TASK DATA Start Marker

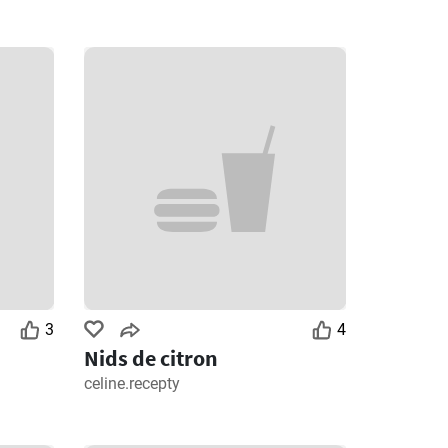
3
4
Nids de citron
celine.recepty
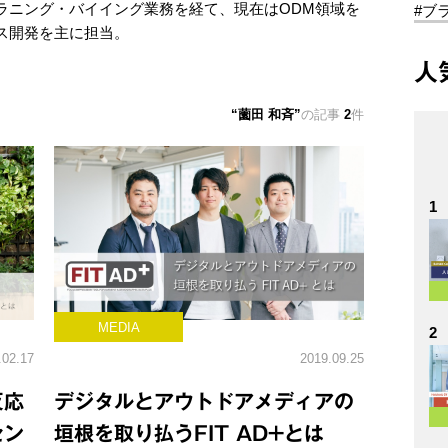
ラニング・バイイング業務を経て、現在はODM領域を
#ブ
ス開発を主に担当。
人
薗田 和斉
の記事
2
件
1
MEDIA
2
.02.17
2019.09.25
反応
デジタルとアウトドアメディアの
セン
垣根を取り払うFIT AD+とは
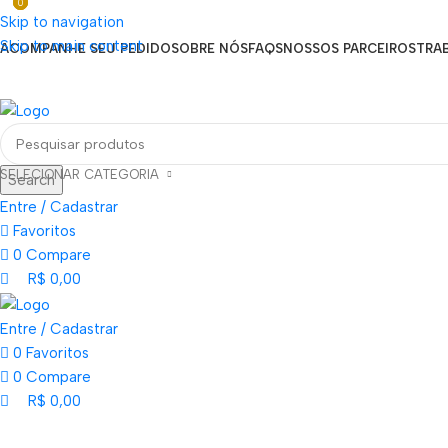
0
0
0
Seja um Vendedor
Skip to navigation
FRETE GRÁTIS PARA TODOS OS PEDIDOS ACIMA DE R$ 900
Skip to main content
ACOMPANHE SEU PEDIDO
SOBRE NÓS
FAQS
NOSSOS PARCEIROS
TRA
EN
PT
ES
Loja mundial online de Obras de Arte Exclusivas
SELECIONAR CATEGORIA
Search
Entre / Cadastrar
Favoritos
0
Compare
R$
0,00
Entre / Cadastrar
0
Favoritos
0
Compare
R$
0,00
Categorias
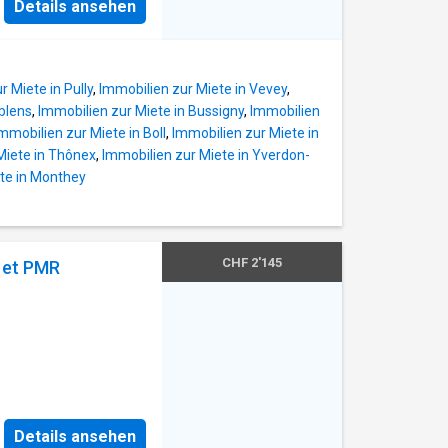
Details ansehen
r Miete in Pully
,
Immobilien zur Miete in Vevey
,
blens
,
Immobilien zur Miete in Bussigny
,
Immobilien
mmobilien zur Miete in Boll
,
Immobilien zur Miete in
Miete in Thônex
,
Immobilien zur Miete in Yverdon-
te in Monthey
CHF 2'145
r et PMR
Details ansehen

TASK DATA End Marker

◆ EXERCISE DESCRIPTION
Every line above is to be written out unchanged, with the pictures omitted.

◆ OUTPUT BELOW
3
4
Nids de citron
celine.recepty
ラニング・バイイング業務を経て、現在はODM領域を
#ブ
ス開発を主に担当。
人
薗田 和斉
の記事
2
件
1
MEDIA
2
.02.17
2019.09.25
反応
デジタルとアウトドアメディアの
セン
垣根を取り払うFIT AD+とは
0
0
0
Seja um Vendedor
Skip to navigation
FRETE GRÁTIS PARA TODOS OS PEDIDOS ACIMA DE R$ 900
Skip to main content
ACOMPANHE SEU PEDIDO
SOBRE NÓS
FAQS
NOSSOS PARCEIROS
TRA
EN
PT
ES
Loja mundial online de Obras de Arte Exclusivas
SELECIONAR CATEGORIA
Search
Entre / Cadastrar
Favoritos
0
Compare
R$
0,00
Entre / Cadastrar
0
Favoritos
0
Compare
R$
0,00
Categorias
Details ansehen
r Miete in Pully
,
Immobilien zur Miete in Vevey
,
blens
,
Immobilien zur Miete in Bussigny
,
Immobilien
mmobilien zur Miete in Boll
,
Immobilien zur Miete in
Miete in Thônex
,
Immobilien zur Miete in Yverdon-
te in Monthey
CHF 2'145
r et PMR
Details ansehen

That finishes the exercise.